• _The task_:
Would you transcribe each entry that follows word for word, minus the images?

• _Raw data_:
┏━━
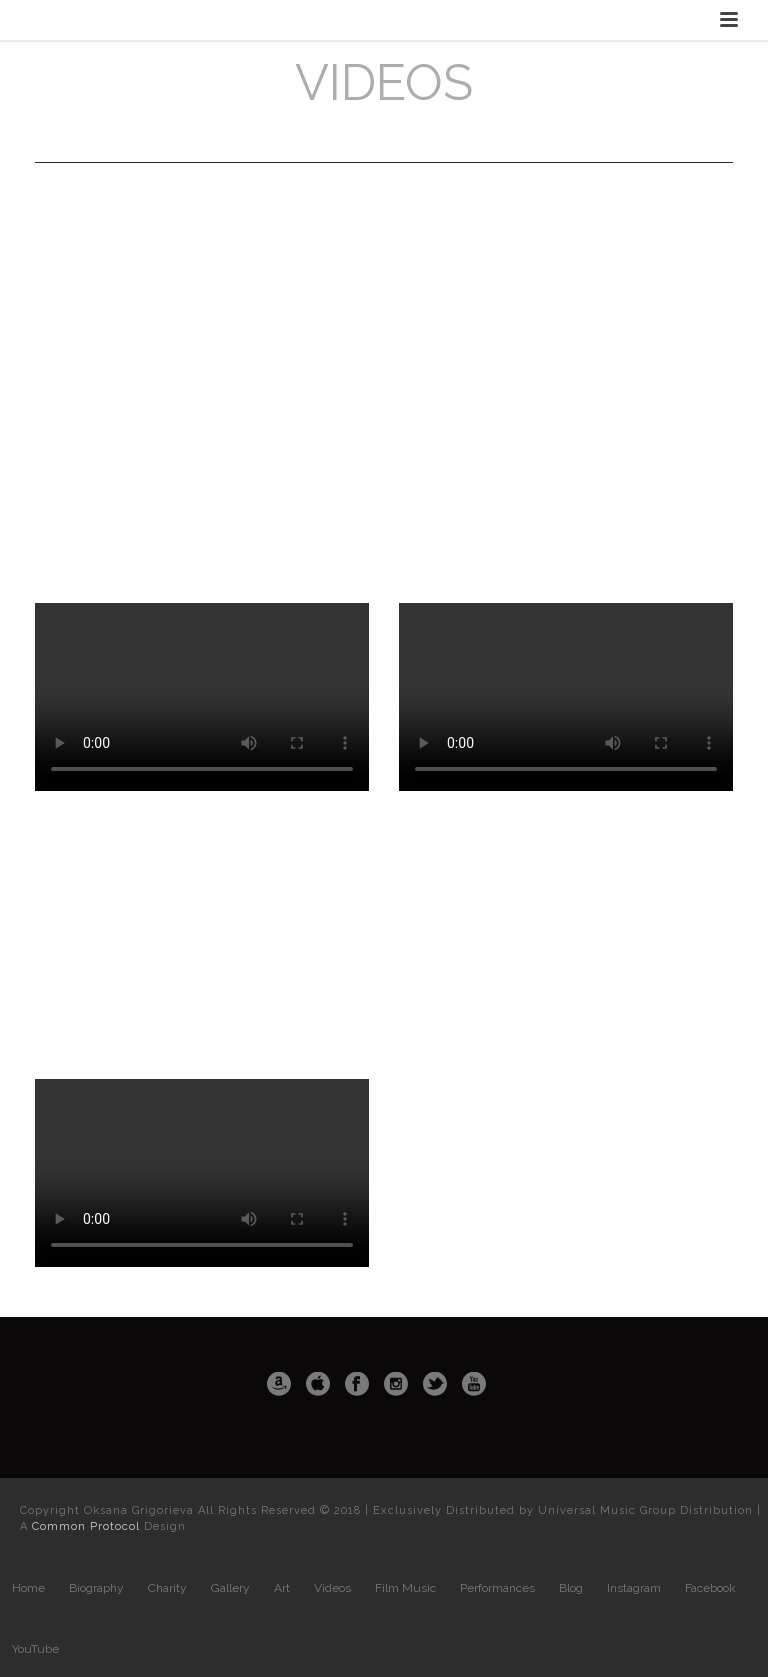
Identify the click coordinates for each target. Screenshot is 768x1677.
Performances (497, 1588)
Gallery (230, 1588)
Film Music (405, 1588)
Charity (167, 1588)
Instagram (634, 1588)
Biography (96, 1588)
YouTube (35, 1649)
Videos (332, 1588)
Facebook (710, 1588)
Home (28, 1588)
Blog (571, 1588)
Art (282, 1588)
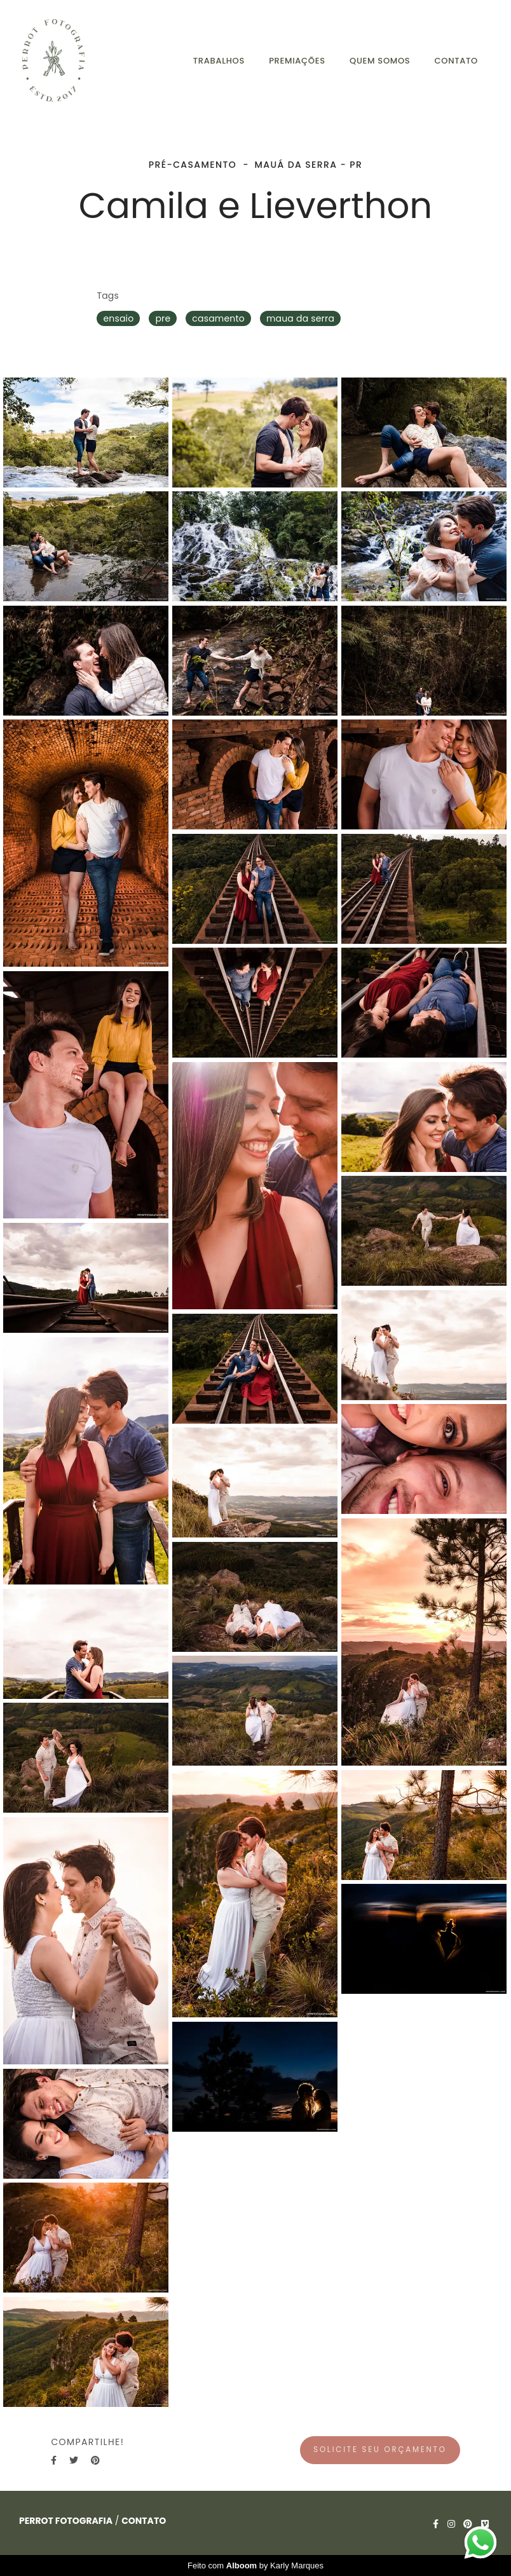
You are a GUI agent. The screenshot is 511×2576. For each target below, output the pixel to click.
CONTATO (456, 61)
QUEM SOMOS (380, 61)
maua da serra (300, 318)
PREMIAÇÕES (297, 61)
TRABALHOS (219, 61)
┗━━
• _Exercise solution_:
Identify the click coordinates for each target. Screenshot is 768x1677.
Performances (497, 1588)
Gallery (230, 1588)
Film Music (405, 1588)
Charity (167, 1588)
Instagram (634, 1588)
Biography (96, 1588)
YouTube (35, 1649)
Videos (332, 1588)
Facebook (710, 1588)
Home (28, 1588)
Blog (571, 1588)
Art (282, 1588)
You are a GUI agent. The screenshot is 511×2576. For each target below, output the pixel to click.
CONTATO (456, 61)
QUEM SOMOS (380, 61)
maua da serra (300, 318)
PREMIAÇÕES (297, 61)
TRABALHOS (219, 61)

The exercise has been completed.